Ce blog d’information et d'échanges est consacré pour une grande partie à la présentation de l'import-export et du droit des entreprises à l'international – Ainsi qu’au suivi et à l’actualisation du livre L'import-export présenté, expliqué et commenté aux TPE et PME. Il s'adresse aux professionnels de l'import-export, de la logistique, des secteurs financiers et comptables, du droit des entreprises, du droit fiscal, de la propriété intellectuelle, aux enseignants et étudiants en ces différentes matières, et d'une manière générale à toute personne intéressée par le commerce international et la mondialisation. Sans se substituer aux textes applicables ni à ces professionnels qui demeurent en toute hypothèse les sources privilégiées d'information et intervenants référents. Jean Sliwa

L'import-export, les délocalisations et le commerce extérieur

Qu’en est-il exactement de la délocalisation, en quoi consiste-t-elle exactement ? Selon le rapport d’information de la Commission des affaires économiques, de l’environnement et du territoire de l’Assemblée nationale, du 29 novembre 2006, présenté par Mme Chantal Brunel, les délocalisations sont considérées comme étant «les arbitrages d’entreprises qui renoncent à maintenir, développer ou créer leurs activités en France pour produire ou sous-traiter à l’étranger, à destination du marché national ou des marchés d’exportation ».

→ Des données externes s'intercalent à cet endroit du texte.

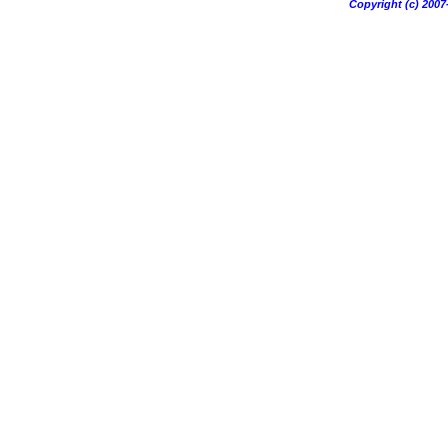
Copyright (c) 20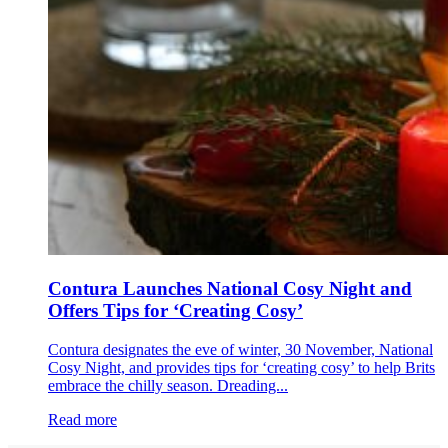
Contura Launches National Cosy Night and
Offers Tips for ‘Creating Cosy’
Contura designates the eve of winter, 30 November, National
Cosy Night, and provides tips for ‘creating cosy’ to help Brits
embrace the chilly season. Dreading...
Read more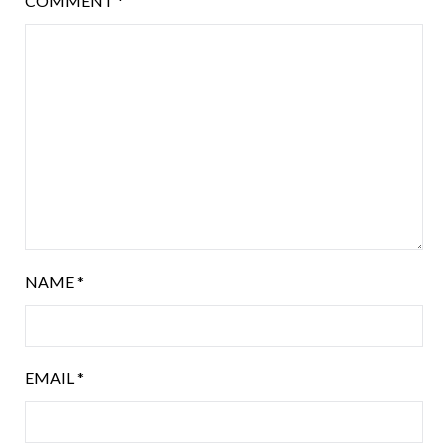
COMMENT
*
NAME
*
EMAIL
*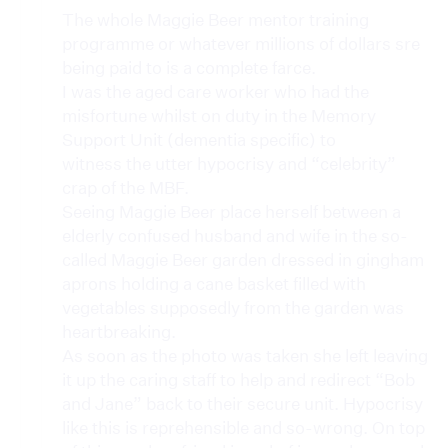
The whole Maggie Beer mentor training
programme or whatever millions of dollars sre
being paid to is a complete farce.
I was the aged care worker who had the
misfortune whilst on duty in the Memory
Support Unit (dementia specific) to
witness the utter hypocrisy and “celebrity”
crap of the MBF.
Seeing Maggie Beer place herself between a
elderly confused husband and wife in the so-
called Maggie Beer garden dressed in gingham
aprons holding a cane basket filled with
vegetables supposedly from the garden was
heartbreaking.
As soon as the photo was taken she left leaving
it up the caring staff to help and redirect “Bob
and Jane” back to their secure unit. Hypocrisy
like this is reprehensible and so-wrong. On top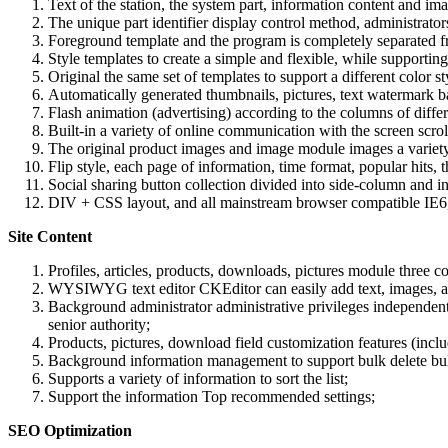
Text of the station, the system part, information content and im
The unique part identifier display control method, administrators
Foreground template and the program is completely separated fro
Style templates to create a simple and flexible, while supporti
Original the same set of templates to support a different color s
Automatically generated thumbnails, pictures, text watermark b
Flash animation (advertising) according to the columns of differ
Built-in a variety of online communication with the screen scroll
The original product images and image module images a variety o
Flip style, each page of information, time format, popular hits, 
Social sharing button collection divided into side-column and 
DIV + CSS layout, and all mainstream browser compatible IE6, I
Site Content
Profiles, articles, products, downloads, pictures module three 
WYSIWYG text editor CKEditor can easily add text, images, ani
Background administrator administrative privileges independent 
senior authority;
Products, pictures, download field customization features (inclu
Background information management to support bulk delete bulk 
Supports a variety of information to sort the list;
Support the information Top recommended settings;
SEO Optimization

Une étude[1] de l’Insee la définit plus largement ainsi : « Une première approche très large consiste à parler de délocalisation dès lors qu’il y a substitution d’une production étrangère à une production domestique pour satisfaire une même demande » et vue sous l’angle des investissements comme «un déplacement de capacités productives d’un pays vers un autre. En pratique, elle implique l’existence d’investissements directs à l’étranger (IDE). L’idée est la suivante : lorsqu’une délocalisation se fait par implantation d’une nouvelle filiale à l’étranger, elle implique un flux de capital à destination de ce pays étranger ».

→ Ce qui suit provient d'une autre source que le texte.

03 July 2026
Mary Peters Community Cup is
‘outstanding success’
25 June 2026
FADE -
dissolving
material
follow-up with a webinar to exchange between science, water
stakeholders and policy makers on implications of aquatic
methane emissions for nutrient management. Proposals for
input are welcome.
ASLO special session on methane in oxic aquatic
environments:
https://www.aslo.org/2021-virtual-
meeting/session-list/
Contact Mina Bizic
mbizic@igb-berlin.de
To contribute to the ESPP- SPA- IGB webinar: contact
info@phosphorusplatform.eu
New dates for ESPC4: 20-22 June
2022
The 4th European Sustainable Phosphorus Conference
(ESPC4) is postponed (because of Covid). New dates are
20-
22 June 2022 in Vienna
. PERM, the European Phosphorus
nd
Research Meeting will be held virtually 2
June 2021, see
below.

Dans son aspect le plus dommageable pour un pays, une région, une commune, la délocalisation se traduit par un transfert d’activités entraînant la fermeture de l’entreprise locale ou une forte réduction de sa production et des emplois. Ces délocalisations, le mal par nature, qui affectent l’emploi, l’existence même de l’industrie nationale, de certains secteurs et activités, n’ont pas bonne presse et sont souvent vilipendées. Motivée par le différentiel de coûts, l’entreprise délocalisante cherche en fait le plus souvent à maintenir des activités lui assurant sa survivance et sa pérennité. De productrice, celle-ci devient parfois distributrice sur ses marchés français et européens de ses propres produits fabriqués désormais à l’étranger.

D’autres délocalisations qui ne se présentent pas comme telles revêtent la forme de création d’entreprises à l’étranger ayant vocation à produire à moindre coût mais aussi et surtout à pénétrer les marchés d’implantation et à exporter hors le pays de domiciliation du siège. Généralement, il s’agit donc d'exportations à destination de filiales qui permettent à la société mère de s’étendre au-delà de ses frontières et de se développer. Ces délocalisations moins visibles sont moins critiquées et critiquables en tout cas. Sachant que toute délocalisation tend à générer des importations et exportations entre les sociétés mères et leurs filiales. C’est dire à introduire de la concurrence dans les pays d’importation pouvant affecter les résultats des autres entreprises présentes sur ces marchés.

Délocaliser une production, faire fabriquer à l’étranger, nouer des relations commerciales, s’y installer pour produire et distribuer les produits fabriqués sur place et plus largement, distribuer des marchandises importées, échanger des savoir-faire, a toujours existé principalement pour des raisons économiques, de coûts, de compétences techniques, de pénétration de marché, de développement. Dès que les états et les marchés l’ont permis, quand bien même ceux-ci n’étaient pas pleinement ouverts. Les uns et les autres y trouvant un intérêt.

Comme le relate par exemple l’économiste allemand Friedrich List dans le Système national d’économie politique, publié en 1827 « Longtemps avant cette époque, des marchands allemands isolés, de Cologne notamment, avaient trafiqué avec l’Angleterre ; ce fut en 1250 qu’ils établirent enfin à Londres, sur l’invitation du roi, ce comptoir si connu sous le nom de Stalhoff (cour d’acier), qui, au commencement, exerça tant d’influence sur le développement de la culture et de l’industrie en Angleterre, mais qui y excita bientôt une jalousie nationale si ardente, et, dans les 375 ans qui s’écoulèrent depuis sa naissance jusqu’à sa dissolution, donna lieu à de si vifs et à de si longs débats »….. « Un troisième comptoir, créé à Novogorod, en Russie, dans l’année 1272, faisait le commerce des pelleteries, du lin, du chanvre et d’autres matières brutes en échange de produits manufacturés ».

 

[1] Délocalisations et réductions d’effectifs dans l’industrie française, 2005 (https://www.insee.fr/fr/statistiques/1371891?sommaire=1371896)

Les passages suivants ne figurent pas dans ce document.